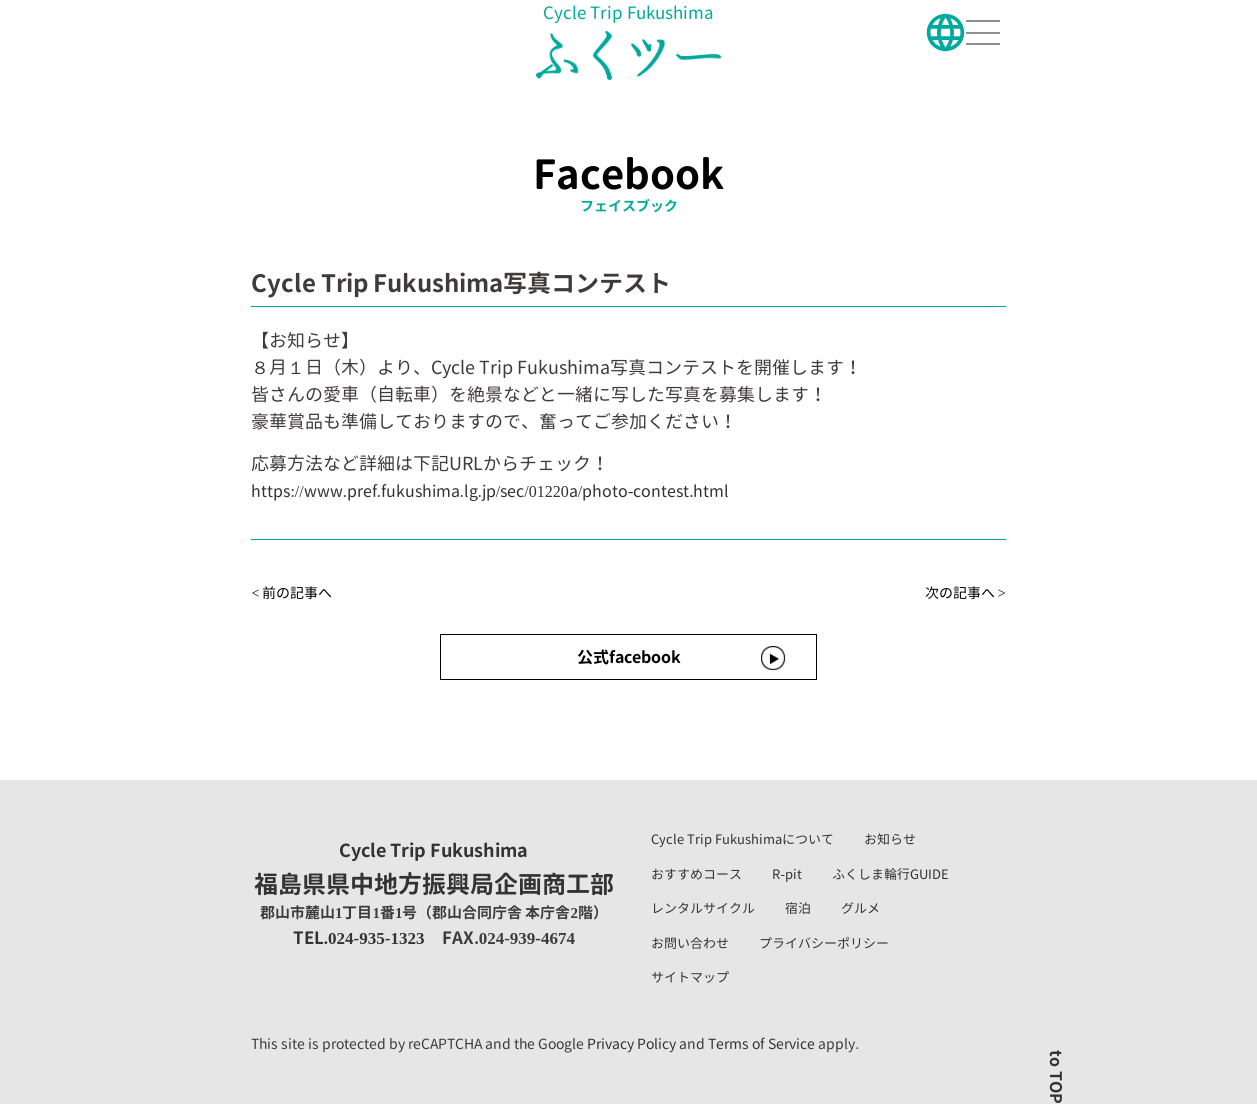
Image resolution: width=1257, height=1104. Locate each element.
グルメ (860, 908)
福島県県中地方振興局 (434, 870)
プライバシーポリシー (824, 943)
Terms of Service (761, 1043)
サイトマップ (690, 977)
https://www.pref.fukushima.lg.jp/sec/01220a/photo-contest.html (490, 491)
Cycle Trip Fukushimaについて (742, 839)
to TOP (1056, 1077)
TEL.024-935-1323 (359, 937)
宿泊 (798, 908)
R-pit (786, 874)
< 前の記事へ (291, 592)
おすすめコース (696, 874)
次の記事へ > (965, 592)
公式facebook (629, 657)
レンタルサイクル (703, 908)
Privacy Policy (631, 1043)
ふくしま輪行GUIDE (890, 874)
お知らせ (890, 839)
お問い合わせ (690, 943)
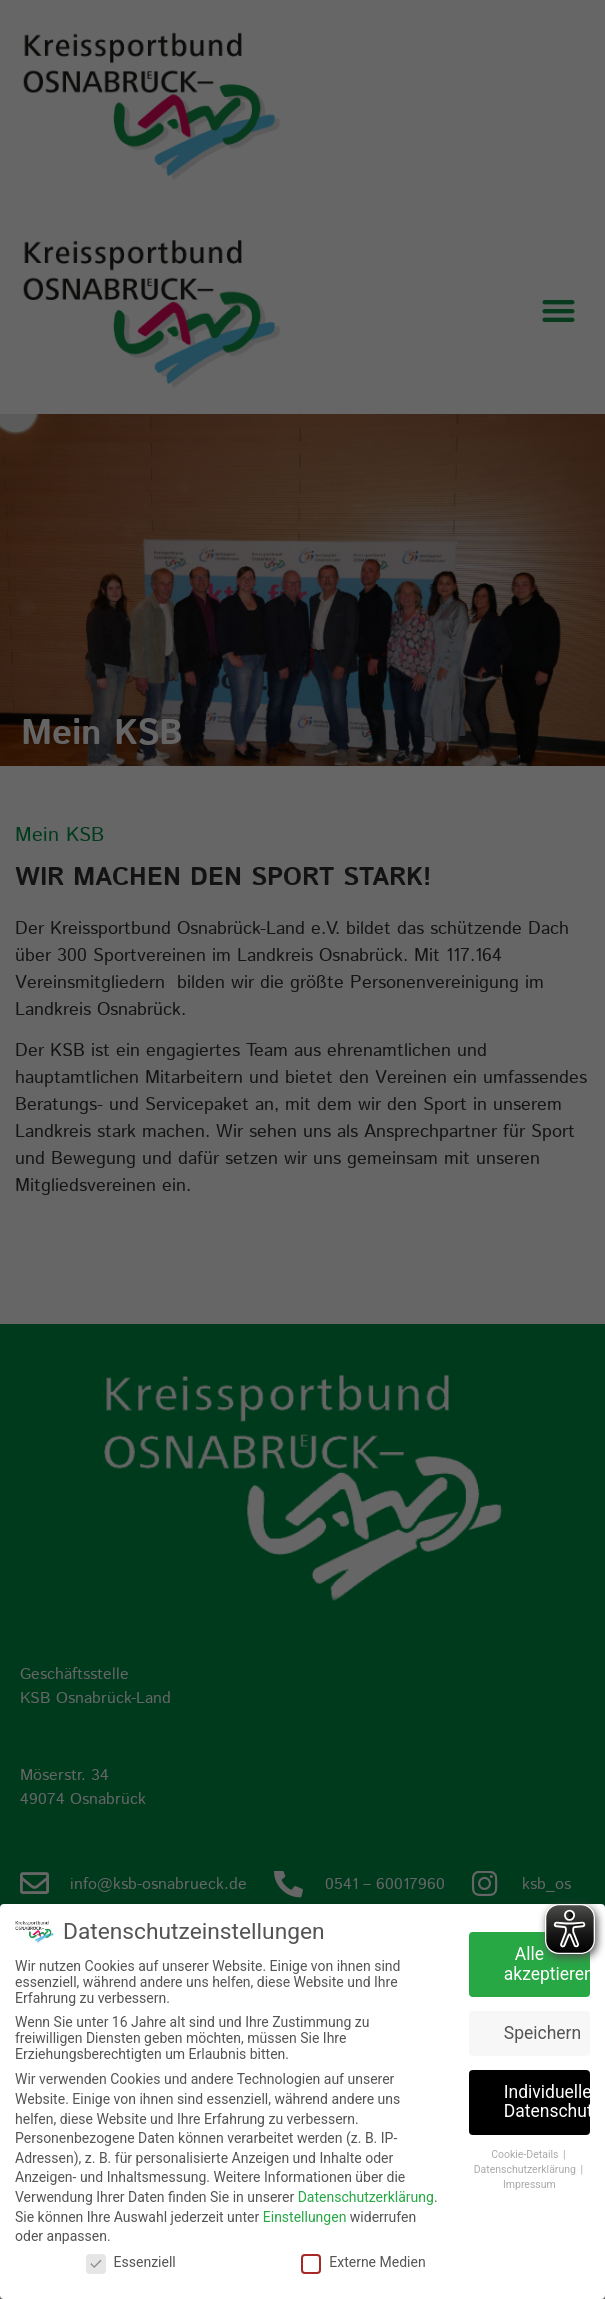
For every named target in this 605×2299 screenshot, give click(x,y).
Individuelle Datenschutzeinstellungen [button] (547, 2101)
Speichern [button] (542, 2032)
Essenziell (131, 2262)
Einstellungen (305, 2216)
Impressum (529, 2183)
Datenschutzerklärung (366, 2197)
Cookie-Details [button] (526, 2154)
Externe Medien (363, 2262)
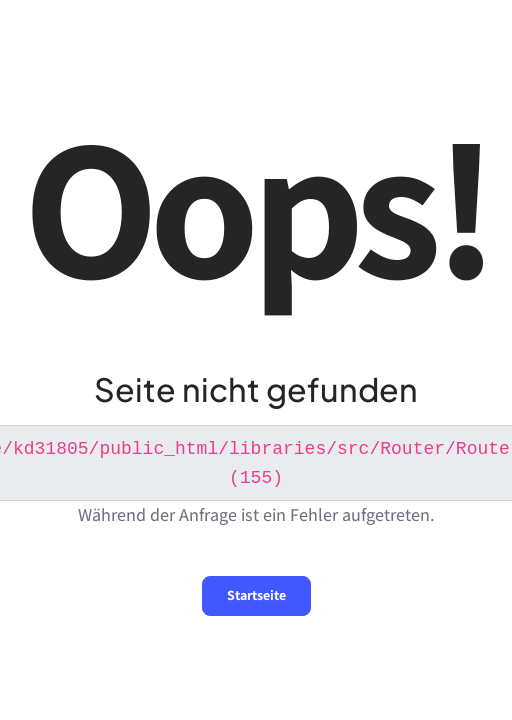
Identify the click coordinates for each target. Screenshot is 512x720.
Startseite (256, 593)
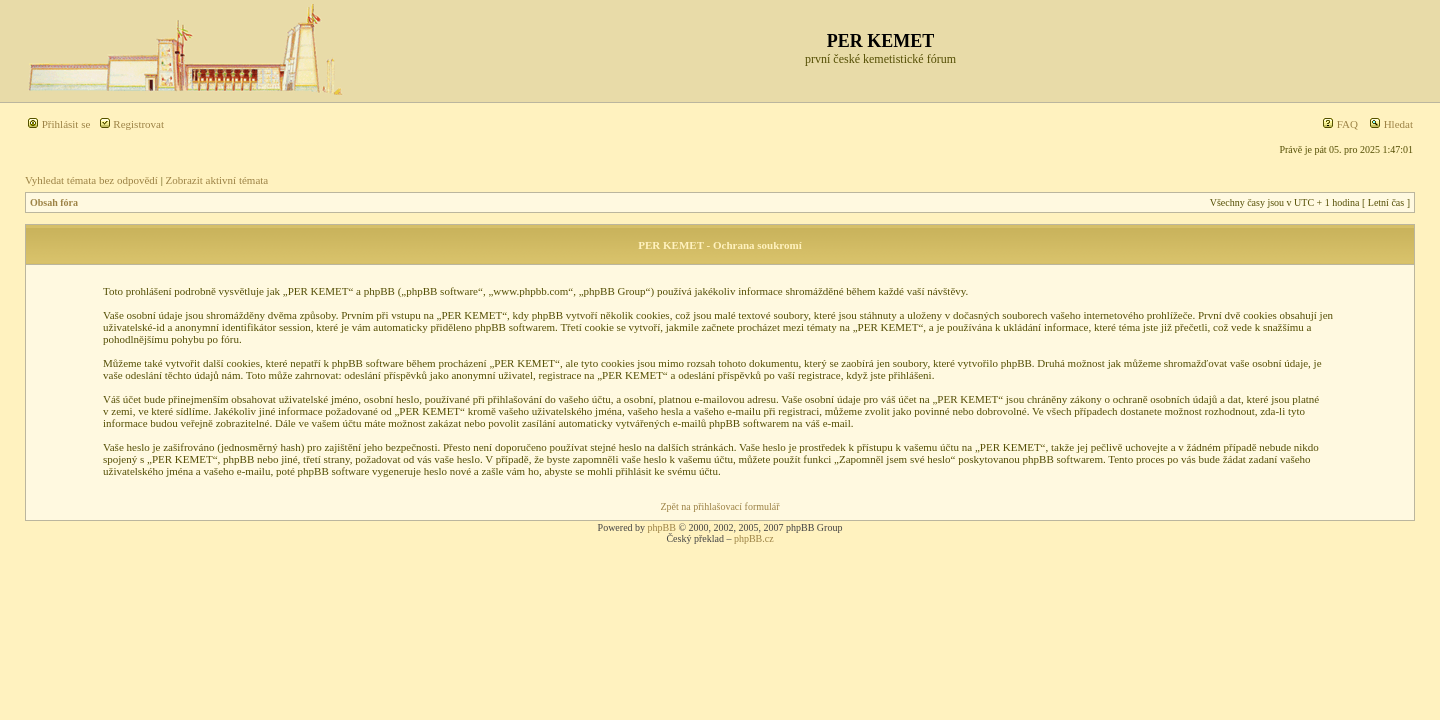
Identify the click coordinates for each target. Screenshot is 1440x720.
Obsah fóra (54, 202)
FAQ (1340, 124)
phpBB (662, 527)
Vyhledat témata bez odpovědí (91, 180)
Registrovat (131, 124)
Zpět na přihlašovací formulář (719, 506)
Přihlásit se (58, 124)
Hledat (1391, 124)
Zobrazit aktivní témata (217, 180)
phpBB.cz (754, 538)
§ §
What is required:
All of the data above needs to be retyped exactly, with the pictures removed.

Task answer:
Image resolution: width=1257, height=1104. Locate each element.
グルメ (860, 908)
福島県県中地方振興局 (434, 870)
プライバシーポリシー (824, 943)
Terms of Service (761, 1043)
サイトマップ (690, 977)
https://www.pref.fukushima.lg.jp/sec/01220a/photo-contest.html (490, 491)
Cycle Trip Fukushimaについて (742, 839)
to TOP (1056, 1077)
TEL.024-935-1323 (359, 937)
宿泊 (798, 908)
R-pit (786, 874)
< 前の記事へ (291, 592)
おすすめコース (696, 874)
次の記事へ > (965, 592)
公式facebook (629, 657)
レンタルサイクル (703, 908)
Privacy Policy (631, 1043)
ふくしま輪行GUIDE (890, 874)
お知らせ (890, 839)
お問い合わせ (690, 943)
For every named target in this 605×2299 screenshot, give click(x,y).
Individuelle Datenschutzeinstellungen [button] (547, 2101)
Speichern [button] (542, 2032)
Essenziell (131, 2262)
Einstellungen (305, 2216)
Impressum (529, 2183)
Datenschutzerklärung (366, 2197)
Cookie-Details [button] (526, 2154)
Externe Medien (363, 2262)
Identify the click coordinates for each target. Screenshot is 512x720.
Startseite (256, 593)
Identify the click coordinates for each target. Screenshot is 1440x720.
Obsah fóra (54, 202)
FAQ (1340, 124)
phpBB (662, 527)
Vyhledat témata bez odpovědí (91, 180)
Registrovat (131, 124)
Zpět na přihlašovací formulář (719, 506)
Přihlásit se (58, 124)
Hledat (1391, 124)
Zobrazit aktivní témata (217, 180)
phpBB.cz (754, 538)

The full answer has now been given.